Please read the records below and return each line holding the string "folder".

Content starts

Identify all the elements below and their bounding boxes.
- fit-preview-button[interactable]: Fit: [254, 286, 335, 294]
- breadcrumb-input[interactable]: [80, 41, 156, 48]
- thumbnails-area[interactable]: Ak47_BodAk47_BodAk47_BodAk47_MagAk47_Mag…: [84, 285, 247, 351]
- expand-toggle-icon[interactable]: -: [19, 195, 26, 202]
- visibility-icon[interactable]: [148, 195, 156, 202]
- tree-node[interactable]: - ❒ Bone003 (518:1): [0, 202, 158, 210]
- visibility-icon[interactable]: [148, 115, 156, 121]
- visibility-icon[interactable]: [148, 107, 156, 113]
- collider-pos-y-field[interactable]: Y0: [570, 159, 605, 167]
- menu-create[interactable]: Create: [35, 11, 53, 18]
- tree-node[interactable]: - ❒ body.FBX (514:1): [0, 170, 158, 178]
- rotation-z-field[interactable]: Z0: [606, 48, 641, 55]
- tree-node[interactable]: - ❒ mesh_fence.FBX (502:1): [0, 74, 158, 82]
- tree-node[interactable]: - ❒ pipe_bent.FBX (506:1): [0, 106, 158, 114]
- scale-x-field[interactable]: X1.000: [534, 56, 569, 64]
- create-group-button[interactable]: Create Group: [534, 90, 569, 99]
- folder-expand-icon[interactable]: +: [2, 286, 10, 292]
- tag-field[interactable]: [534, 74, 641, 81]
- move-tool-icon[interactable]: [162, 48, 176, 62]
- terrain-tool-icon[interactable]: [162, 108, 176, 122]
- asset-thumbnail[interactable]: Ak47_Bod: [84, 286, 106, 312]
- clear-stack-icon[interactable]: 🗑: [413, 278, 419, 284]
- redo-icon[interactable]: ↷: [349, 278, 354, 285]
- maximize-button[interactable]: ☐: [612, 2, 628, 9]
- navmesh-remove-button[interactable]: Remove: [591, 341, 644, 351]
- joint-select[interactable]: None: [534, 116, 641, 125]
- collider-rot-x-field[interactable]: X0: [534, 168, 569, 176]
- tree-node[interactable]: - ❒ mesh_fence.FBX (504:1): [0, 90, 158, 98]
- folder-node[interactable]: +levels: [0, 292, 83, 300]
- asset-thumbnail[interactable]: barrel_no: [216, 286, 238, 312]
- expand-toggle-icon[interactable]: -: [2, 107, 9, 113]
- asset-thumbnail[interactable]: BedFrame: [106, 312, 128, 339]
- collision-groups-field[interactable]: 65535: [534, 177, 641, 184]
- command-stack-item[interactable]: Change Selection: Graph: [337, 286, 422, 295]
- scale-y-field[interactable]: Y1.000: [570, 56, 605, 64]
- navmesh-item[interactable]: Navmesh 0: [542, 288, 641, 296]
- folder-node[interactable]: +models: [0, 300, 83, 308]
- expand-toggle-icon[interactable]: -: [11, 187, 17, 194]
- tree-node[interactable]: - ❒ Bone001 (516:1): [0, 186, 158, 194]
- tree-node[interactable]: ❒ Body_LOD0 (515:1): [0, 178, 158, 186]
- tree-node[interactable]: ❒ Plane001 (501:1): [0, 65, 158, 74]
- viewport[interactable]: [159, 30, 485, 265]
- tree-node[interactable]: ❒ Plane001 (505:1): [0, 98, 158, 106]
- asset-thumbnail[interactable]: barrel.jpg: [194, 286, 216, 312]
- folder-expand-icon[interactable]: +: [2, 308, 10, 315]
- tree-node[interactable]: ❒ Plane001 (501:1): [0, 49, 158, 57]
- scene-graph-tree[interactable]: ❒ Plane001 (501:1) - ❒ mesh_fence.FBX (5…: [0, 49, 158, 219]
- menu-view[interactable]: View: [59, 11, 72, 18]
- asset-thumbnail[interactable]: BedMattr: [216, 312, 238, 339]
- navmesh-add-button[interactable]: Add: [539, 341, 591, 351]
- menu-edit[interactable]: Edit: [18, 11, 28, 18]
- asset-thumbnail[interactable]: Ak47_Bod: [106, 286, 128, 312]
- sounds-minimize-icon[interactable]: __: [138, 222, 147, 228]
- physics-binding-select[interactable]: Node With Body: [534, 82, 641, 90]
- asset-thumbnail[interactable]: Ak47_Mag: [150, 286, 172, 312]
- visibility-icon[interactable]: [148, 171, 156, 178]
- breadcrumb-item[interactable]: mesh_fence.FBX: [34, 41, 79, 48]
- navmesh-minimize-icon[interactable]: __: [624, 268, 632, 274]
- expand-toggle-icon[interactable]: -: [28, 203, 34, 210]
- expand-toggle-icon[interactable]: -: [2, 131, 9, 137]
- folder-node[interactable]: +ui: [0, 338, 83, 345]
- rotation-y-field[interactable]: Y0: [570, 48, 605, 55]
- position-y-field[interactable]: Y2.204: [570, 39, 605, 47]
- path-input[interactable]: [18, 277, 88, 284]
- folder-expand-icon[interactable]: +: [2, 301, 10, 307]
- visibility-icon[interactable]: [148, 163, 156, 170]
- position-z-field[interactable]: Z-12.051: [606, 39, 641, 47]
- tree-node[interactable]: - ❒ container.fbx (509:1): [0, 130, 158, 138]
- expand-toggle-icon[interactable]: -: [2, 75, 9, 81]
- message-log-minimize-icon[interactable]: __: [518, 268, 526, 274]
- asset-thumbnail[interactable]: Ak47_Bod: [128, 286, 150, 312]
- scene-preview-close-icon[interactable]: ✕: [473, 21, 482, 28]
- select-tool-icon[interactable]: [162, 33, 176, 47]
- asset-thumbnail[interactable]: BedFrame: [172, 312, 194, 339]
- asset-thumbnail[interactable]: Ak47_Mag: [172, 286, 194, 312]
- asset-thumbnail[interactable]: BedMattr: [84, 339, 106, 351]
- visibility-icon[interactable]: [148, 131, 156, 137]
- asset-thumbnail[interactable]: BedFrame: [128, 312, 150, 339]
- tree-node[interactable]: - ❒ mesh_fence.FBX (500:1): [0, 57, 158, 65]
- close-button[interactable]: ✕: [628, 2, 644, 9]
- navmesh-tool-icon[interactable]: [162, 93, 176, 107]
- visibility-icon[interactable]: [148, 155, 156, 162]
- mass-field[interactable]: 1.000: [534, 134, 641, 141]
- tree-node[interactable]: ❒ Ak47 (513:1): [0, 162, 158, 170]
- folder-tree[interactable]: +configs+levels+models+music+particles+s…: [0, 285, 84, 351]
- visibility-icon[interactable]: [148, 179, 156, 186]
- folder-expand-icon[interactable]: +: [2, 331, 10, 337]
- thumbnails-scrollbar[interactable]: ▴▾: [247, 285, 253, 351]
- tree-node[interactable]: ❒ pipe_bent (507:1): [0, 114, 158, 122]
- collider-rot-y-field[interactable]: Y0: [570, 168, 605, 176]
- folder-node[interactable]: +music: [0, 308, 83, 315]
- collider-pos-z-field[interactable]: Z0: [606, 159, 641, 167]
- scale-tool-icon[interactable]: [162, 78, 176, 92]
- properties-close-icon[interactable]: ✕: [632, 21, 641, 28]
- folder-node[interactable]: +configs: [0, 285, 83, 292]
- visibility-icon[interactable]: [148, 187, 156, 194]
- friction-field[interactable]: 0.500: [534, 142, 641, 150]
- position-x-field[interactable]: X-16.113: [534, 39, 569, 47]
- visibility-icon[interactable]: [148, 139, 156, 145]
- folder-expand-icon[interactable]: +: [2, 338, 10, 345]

Content ends

* **Solution to this task**:
- folder-expand-icon[interactable]: +: [2, 286, 10, 292]
- folder-node[interactable]: +levels: [0, 292, 83, 300]
- folder-node[interactable]: +models: [0, 300, 83, 308]
- folder-expand-icon[interactable]: +: [2, 308, 10, 315]
- folder-node[interactable]: +ui: [0, 338, 83, 345]
- folder-expand-icon[interactable]: +: [2, 301, 10, 307]
- folder-tree[interactable]: +configs+levels+models+music+particles+s…: [0, 285, 84, 351]
- folder-expand-icon[interactable]: +: [2, 331, 10, 337]
- folder-node[interactable]: +music: [0, 308, 83, 315]
- folder-node[interactable]: +configs: [0, 285, 83, 292]
- folder-expand-icon[interactable]: +: [2, 338, 10, 345]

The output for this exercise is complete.